■ **Entries supplied**
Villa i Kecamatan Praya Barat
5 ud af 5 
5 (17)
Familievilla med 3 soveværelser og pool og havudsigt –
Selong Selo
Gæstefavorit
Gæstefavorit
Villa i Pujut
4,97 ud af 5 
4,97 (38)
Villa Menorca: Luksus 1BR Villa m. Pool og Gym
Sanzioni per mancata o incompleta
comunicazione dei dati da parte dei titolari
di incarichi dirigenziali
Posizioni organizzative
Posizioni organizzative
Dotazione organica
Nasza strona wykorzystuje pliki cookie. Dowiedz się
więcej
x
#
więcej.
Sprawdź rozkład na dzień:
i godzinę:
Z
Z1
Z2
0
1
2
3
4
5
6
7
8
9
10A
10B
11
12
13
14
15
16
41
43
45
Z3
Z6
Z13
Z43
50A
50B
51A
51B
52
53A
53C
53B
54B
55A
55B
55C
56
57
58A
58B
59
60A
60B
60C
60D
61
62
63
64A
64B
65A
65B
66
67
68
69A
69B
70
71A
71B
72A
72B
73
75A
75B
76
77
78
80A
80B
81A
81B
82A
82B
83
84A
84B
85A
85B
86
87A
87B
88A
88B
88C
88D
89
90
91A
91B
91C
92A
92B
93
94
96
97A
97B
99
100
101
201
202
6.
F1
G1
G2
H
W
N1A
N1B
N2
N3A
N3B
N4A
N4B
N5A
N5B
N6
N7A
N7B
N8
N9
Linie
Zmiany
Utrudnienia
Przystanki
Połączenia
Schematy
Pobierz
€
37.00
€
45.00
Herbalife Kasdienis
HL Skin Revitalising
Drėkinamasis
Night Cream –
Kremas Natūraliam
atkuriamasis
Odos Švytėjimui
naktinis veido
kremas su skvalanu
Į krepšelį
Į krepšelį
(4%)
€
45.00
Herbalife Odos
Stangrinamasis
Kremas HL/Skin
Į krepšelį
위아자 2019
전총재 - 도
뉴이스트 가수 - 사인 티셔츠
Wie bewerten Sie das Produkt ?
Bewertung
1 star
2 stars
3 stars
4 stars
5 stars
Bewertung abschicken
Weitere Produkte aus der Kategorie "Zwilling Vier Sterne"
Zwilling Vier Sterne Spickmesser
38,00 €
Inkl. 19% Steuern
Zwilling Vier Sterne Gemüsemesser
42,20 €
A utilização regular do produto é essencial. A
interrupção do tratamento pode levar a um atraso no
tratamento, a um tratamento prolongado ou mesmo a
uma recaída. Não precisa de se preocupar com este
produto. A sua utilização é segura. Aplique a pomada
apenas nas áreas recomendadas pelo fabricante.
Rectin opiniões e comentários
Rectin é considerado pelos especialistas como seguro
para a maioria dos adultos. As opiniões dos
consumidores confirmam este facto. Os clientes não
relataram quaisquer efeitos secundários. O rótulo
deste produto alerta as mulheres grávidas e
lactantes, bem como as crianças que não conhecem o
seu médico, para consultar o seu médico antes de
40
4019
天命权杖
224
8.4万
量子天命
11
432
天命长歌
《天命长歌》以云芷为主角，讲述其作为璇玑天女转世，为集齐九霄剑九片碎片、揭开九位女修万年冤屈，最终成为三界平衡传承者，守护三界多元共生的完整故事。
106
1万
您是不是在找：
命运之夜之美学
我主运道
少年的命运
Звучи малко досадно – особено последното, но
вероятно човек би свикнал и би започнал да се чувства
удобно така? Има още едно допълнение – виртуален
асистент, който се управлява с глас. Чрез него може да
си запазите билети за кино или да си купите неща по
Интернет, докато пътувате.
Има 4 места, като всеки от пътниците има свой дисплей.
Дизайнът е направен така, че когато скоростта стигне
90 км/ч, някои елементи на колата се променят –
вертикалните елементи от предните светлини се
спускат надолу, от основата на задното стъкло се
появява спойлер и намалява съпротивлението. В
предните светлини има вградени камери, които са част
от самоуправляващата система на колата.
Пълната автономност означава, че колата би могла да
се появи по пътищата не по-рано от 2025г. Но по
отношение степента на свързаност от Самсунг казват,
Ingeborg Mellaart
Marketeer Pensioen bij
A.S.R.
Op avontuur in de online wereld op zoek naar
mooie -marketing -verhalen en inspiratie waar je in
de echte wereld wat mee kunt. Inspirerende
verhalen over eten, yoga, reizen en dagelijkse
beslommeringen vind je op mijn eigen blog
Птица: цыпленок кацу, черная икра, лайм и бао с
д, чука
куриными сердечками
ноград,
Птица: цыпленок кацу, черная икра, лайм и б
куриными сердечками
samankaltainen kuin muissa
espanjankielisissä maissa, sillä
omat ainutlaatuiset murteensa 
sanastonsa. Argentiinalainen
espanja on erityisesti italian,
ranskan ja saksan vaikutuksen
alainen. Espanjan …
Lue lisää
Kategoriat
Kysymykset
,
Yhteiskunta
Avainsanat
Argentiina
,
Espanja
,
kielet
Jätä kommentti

■ **Instructions to follow**
Retype the lines above, keeping every character.

■ **Result of this exercise**
Villa i Kecamatan Praya Barat
5 ud af 5 
5 (17)
Familievilla med 3 soveværelser og pool og havudsigt –
Selong Selo
Gæstefavorit
Gæstefavorit
Villa i Pujut
4,97 ud af 5 
4,97 (38)
Villa Menorca: Luksus 1BR Villa m. Pool og Gym
Sanzioni per mancata o incompleta
comunicazione dei dati da parte dei titolari
di incarichi dirigenziali
Posizioni organizzative
Posizioni organizzative
Dotazione organica
Nasza strona wykorzystuje pliki cookie. Dowiedz się
więcej
x
#
więcej.
Sprawdź rozkład na dzień:
i godzinę:
Z
Z1
Z2
0
1
2
3
4
5
6
7
8
9
10A
10B
11
12
13
14
15
16
41
43
45
Z3
Z6
Z13
Z43
50A
50B
51A
51B
52
53A
53C
53B
54B
55A
55B
55C
56
57
58A
58B
59
60A
60B
60C
60D
61
62
63
64A
64B
65A
65B
66
67
68
69A
69B
70
71A
71B
72A
72B
73
75A
75B
76
77
78
80A
80B
81A
81B
82A
82B
83
84A
84B
85A
85B
86
87A
87B
88A
88B
88C
88D
89
90
91A
91B
91C
92A
92B
93
94
96
97A
97B
99
100
101
201
202
6.
F1
G1
G2
H
W
N1A
N1B
N2
N3A
N3B
N4A
N4B
N5A
N5B
N6
N7A
N7B
N8
N9
Linie
Zmiany
Utrudnienia
Przystanki
Połączenia
Schematy
Pobierz
€
37.00
€
45.00
Herbalife Kasdienis
HL Skin Revitalising
Drėkinamasis
Night Cream –
Kremas Natūraliam
atkuriamasis
Odos Švytėjimui
naktinis veido
kremas su skvalanu
Į krepšelį
Į krepšelį
(4%)
€
45.00
Herbalife Odos
Stangrinamasis
Kremas HL/Skin
Į krepšelį
위아자 2019
전총재 - 도
뉴이스트 가수 - 사인 티셔츠
Wie bewerten Sie das Produkt ?
Bewertung
1 star
2 stars
3 stars
4 stars
5 stars
Bewertung abschicken
Weitere Produkte aus der Kategorie "Zwilling Vier Sterne"
Zwilling Vier Sterne Spickmesser
38,00 €
Inkl. 19% Steuern
Zwilling Vier Sterne Gemüsemesser
42,20 €
A utilização regular do produto é essencial. A
interrupção do tratamento pode levar a um atraso no
tratamento, a um tratamento prolongado ou mesmo a
uma recaída. Não precisa de se preocupar com este
produto. A sua utilização é segura. Aplique a pomada
apenas nas áreas recomendadas pelo fabricante.
Rectin opiniões e comentários
Rectin é considerado pelos especialistas como seguro
para a maioria dos adultos. As opiniões dos
consumidores confirmam este facto. Os clientes não
relataram quaisquer efeitos secundários. O rótulo
deste produto alerta as mulheres grávidas e
lactantes, bem como as crianças que não conhecem o
seu médico, para consultar o seu médico antes de
40
4019
天命权杖
224
8.4万
量子天命
11
432
天命长歌
《天命长歌》以云芷为主角，讲述其作为璇玑天女转世，为集齐九霄剑九片碎片、揭开九位女修万年冤屈，最终成为三界平衡传承者，守护三界多元共生的完整故事。
106
1万
您是不是在找：
命运之夜之美学
我主运道
少年的命运
Звучи малко досадно – особено последното, но
вероятно човек би свикнал и би започнал да се чувства
удобно така? Има още едно допълнение – виртуален
асистент, който се управлява с глас. Чрез него може да
си запазите билети за кино или да си купите неща по
Интернет, докато пътувате.
Има 4 места, като всеки от пътниците има свой дисплей.
Дизайнът е направен така, че когато скоростта стигне
90 км/ч, някои елементи на колата се променят –
вертикалните елементи от предните светлини се
спускат надолу, от основата на задното стъкло се
появява спойлер и намалява съпротивлението. В
предните светлини има вградени камери, които са част
от самоуправляващата система на колата.
Пълната автономност означава, че колата би могла да
се появи по пътищата не по-рано от 2025г. Но по
отношение степента на свързаност от Самсунг казват,
Ingeborg Mellaart
Marketeer Pensioen bij
A.S.R.
Op avontuur in de online wereld op zoek naar
mooie -marketing -verhalen en inspiratie waar je in
de echte wereld wat mee kunt. Inspirerende
verhalen over eten, yoga, reizen en dagelijkse
beslommeringen vind je op mijn eigen blog
Птица: цыпленок кацу, черная икра, лайм и бао с
д, чука
куриными сердечками
ноград,
Птица: цыпленок кацу, черная икра, лайм и б
куриными сердечками
samankaltainen kuin muissa
espanjankielisissä maissa, sillä
omat ainutlaatuiset murteensa 
sanastonsa. Argentiinalainen
espanja on erityisesti italian,
ranskan ja saksan vaikutuksen
alainen. Espanjan …
Lue lisää
Kategoriat
Kysymykset
,
Yhteiskunta
Avainsanat
Argentiina
,
Espanja
,
kielet
Jätä kommentti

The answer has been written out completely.